Based on wet-cell X-ray diffractometry (XRD) and calculations with the software CALCMIX of the
smectite d(001) reflection, it was possible to quantify the abundance of water layers (WL) in the
interlayer spaces and the amount of non-interlayer water uptake during hydration using the two
types of solutions. This was done by varying WL distributions to fit the CALCMIX-simulated XRD
model to the observed data. Hydrating SD80 bentonite with Opalinus clay pore water resulted
in the formation of a dominant mixture of 3- and 4-WLs. The preservation of ca. 10% 1-WLs and
the apparent disappearance of 2-WLs in this hydrated sample are attributed to small quantities of
interlayer K (ca. 8% of exchangeable cations). The SD80 bentonite of equivalent packing density
that was hydrated in diluted cap rock brine also contained ca. 15% 1-WLs, associated with a slightly
higher concentration of interlayer K. However, this sample showed notable suppression of WL
thickness with 2- and 3-WLs dominating in the steady-state condition.

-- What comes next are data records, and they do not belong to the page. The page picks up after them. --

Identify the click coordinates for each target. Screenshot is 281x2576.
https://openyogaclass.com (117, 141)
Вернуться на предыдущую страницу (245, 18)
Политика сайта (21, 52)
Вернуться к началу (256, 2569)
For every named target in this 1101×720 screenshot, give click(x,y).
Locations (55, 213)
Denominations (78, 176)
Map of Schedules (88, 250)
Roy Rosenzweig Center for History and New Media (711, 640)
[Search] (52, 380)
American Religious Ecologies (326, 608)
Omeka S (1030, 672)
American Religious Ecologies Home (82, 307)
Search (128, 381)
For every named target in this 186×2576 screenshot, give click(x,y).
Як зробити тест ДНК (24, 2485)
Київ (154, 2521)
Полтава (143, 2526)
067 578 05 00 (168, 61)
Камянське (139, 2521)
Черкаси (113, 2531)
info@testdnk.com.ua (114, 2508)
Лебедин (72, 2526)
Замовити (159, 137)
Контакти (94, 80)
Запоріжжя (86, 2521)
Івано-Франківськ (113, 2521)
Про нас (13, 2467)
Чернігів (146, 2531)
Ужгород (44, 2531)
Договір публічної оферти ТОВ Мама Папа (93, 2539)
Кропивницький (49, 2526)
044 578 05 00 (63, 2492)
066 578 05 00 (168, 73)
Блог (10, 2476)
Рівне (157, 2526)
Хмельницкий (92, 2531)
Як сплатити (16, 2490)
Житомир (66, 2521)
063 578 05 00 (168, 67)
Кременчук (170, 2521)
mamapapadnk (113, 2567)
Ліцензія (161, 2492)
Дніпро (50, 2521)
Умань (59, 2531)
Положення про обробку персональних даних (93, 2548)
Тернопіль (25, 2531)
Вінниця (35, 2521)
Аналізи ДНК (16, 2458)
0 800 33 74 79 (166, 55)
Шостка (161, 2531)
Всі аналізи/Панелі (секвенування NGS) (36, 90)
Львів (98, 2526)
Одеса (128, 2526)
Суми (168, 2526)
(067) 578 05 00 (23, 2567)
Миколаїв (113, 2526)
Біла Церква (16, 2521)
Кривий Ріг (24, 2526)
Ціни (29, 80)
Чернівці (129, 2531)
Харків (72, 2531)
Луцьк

This effect is to be expected for
the higher salt content of the brine but the observed generation of CO2 gas in this experiment, derived
from enhanced dissolution of calcite, may have contributed to the suppression of WL thickness. Based
on a comparison with all published wet-cell bentonite hydration experiments, the ratio of packing
density to the total layer charge of smectite is suggested as a useful proxy for predicting the relative
amounts of interlayer and non-interlayer water incorporated during hydration. Such information is
important for assessing the subsequent rates of chemical transport through the bentonite barrier.